**Assigned task:** Only lines that contain the word "Identify" belong in the answer; copy them from the records below.

Collected data:
========

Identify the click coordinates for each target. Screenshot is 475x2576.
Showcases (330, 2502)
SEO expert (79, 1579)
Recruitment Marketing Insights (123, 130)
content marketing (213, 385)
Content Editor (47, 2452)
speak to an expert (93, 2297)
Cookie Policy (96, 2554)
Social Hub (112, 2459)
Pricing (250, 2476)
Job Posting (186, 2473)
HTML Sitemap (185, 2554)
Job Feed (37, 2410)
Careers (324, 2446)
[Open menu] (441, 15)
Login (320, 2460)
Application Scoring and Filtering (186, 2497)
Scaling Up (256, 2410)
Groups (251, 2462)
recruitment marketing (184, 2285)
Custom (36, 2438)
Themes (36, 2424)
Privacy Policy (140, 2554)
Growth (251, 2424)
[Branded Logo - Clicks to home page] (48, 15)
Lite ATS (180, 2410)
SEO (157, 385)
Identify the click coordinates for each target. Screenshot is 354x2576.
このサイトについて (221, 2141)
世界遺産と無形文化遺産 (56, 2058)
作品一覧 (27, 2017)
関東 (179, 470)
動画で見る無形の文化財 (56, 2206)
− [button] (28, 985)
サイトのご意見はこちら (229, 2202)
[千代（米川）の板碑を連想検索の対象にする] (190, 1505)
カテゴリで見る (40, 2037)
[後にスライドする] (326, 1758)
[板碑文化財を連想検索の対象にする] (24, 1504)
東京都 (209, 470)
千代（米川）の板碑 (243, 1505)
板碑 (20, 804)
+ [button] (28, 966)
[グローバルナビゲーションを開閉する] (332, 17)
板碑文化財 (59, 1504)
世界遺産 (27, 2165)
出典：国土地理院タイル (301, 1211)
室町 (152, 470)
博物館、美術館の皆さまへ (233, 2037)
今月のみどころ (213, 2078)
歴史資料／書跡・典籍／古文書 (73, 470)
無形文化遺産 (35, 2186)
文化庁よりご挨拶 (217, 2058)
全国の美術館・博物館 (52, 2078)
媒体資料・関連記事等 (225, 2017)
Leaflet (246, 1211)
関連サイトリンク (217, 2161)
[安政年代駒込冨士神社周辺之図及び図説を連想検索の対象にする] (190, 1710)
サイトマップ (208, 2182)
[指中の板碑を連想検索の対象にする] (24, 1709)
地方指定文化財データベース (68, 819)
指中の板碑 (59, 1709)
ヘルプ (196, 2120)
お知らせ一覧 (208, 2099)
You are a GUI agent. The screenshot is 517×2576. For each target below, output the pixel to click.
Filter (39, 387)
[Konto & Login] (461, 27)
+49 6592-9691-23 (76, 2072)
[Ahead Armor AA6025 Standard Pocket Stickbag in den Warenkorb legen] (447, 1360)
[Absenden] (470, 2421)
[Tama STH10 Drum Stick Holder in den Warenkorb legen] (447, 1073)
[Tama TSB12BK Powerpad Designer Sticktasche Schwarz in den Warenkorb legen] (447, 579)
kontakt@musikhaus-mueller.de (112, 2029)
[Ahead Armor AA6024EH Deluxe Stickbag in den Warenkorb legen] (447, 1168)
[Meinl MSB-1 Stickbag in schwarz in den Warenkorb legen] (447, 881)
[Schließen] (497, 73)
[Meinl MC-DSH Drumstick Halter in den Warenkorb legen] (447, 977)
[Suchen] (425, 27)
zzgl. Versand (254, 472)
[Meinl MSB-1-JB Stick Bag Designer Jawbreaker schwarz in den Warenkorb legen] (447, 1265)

========

**Expected output:**
Identify the click coordinates for each target. Screenshot is 475x2576.
Identify the click coordinates for each target. Screenshot is 354x2576.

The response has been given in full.